My story began last June. I went in for my routine yearly check up with the gynecologist. My doctor thought she felt “something.”  She said, “Well, you are 40, let’s get you in for a mammogram.” I had two cysts when I was 30 and again at 36 so I really was not concerned about her feeling anything. I went in for the mammogram, they took more pictures, then did an ultrasound and decided to send me for a biopsy. Again, I was not concerned.

I went in for the biopsy and waited for the results, finally beginning to worry a bit. A week later, my worst fears were confirmed. It was cancer. After spending two days crying almost constantly and worrying about what was going to happen, I finally pulled it together. I had two girls that were 11 and seven, and I had to see them grow up.

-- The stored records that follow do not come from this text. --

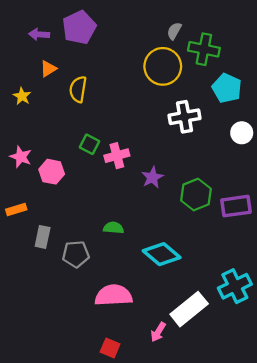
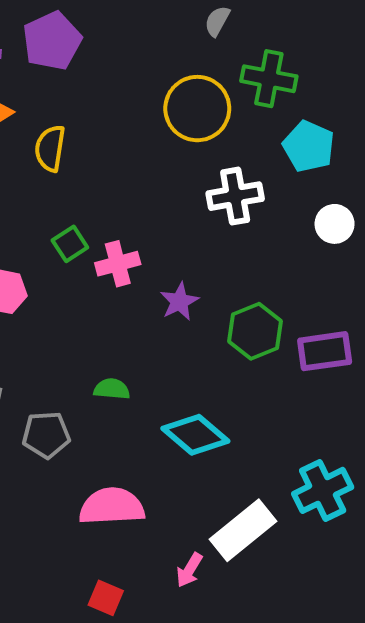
gray semicircle: (174, 31) -> (217, 21), moved
green square: (89, 144) -> (70, 244), turned 30

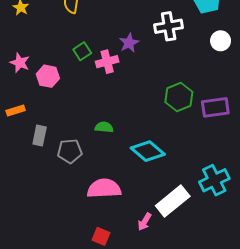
purple star: (179, 301) -> (129, 43), moved

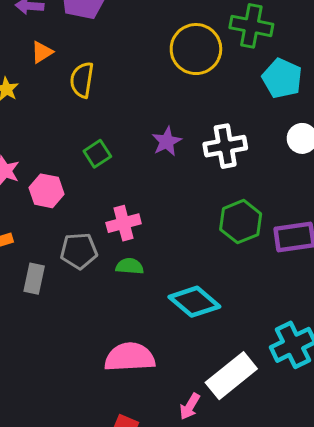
white cross: (169, 26) -> (225, 146), moved
pink cross: (107, 62) -> (124, 223), moved
gray pentagon: (70, 151) -> (79, 251), moved

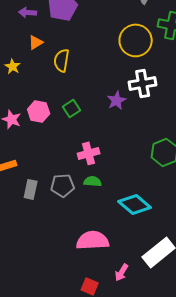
white cross: (225, 146) -> (143, 83), moved
pink hexagon: (46, 191) -> (39, 111), moved
gray pentagon: (79, 251) -> (63, 185), moved
pink arrow: (190, 406) -> (122, 272), moved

After careful consideration and many hours of research, I decided to do a double mastectomy with tissue expanders even though I was BRCA negative and my lump was small—6 mm—and contained in my left breast. I wanted the best odds possible and once I made my decision, I never looked back and felt an immense peace. My surgery went very well and within four weeks I was working full time, I was tired but I was doing great! I even played a tennis match one day shy of six weeks after my surgery!

The tissue expansion was a bit painful but fortunately lasted only a couple of months. I had my expanders removed and implants inserted the day before Thanksgiving! I had so much to be thankful for this year. The resources available for women facing this battle are plentiful. Being able to read other women’s stories gave me so much hope, seeing that even though they had the same diagnosis as me they were out living their lives and thriving.

Unfortunately, since my diagnosis a couple of people that I know have also diagnosed. While I am regretful that others are enduring this battle, I am glad that I am able to offer advice to help them along their journey. My surgeons were wonderful and I am so thankful that I had them walk this journey with me. I have been told to think of all this as a bump in the road and less than a year later, I can honestly say that is what is was.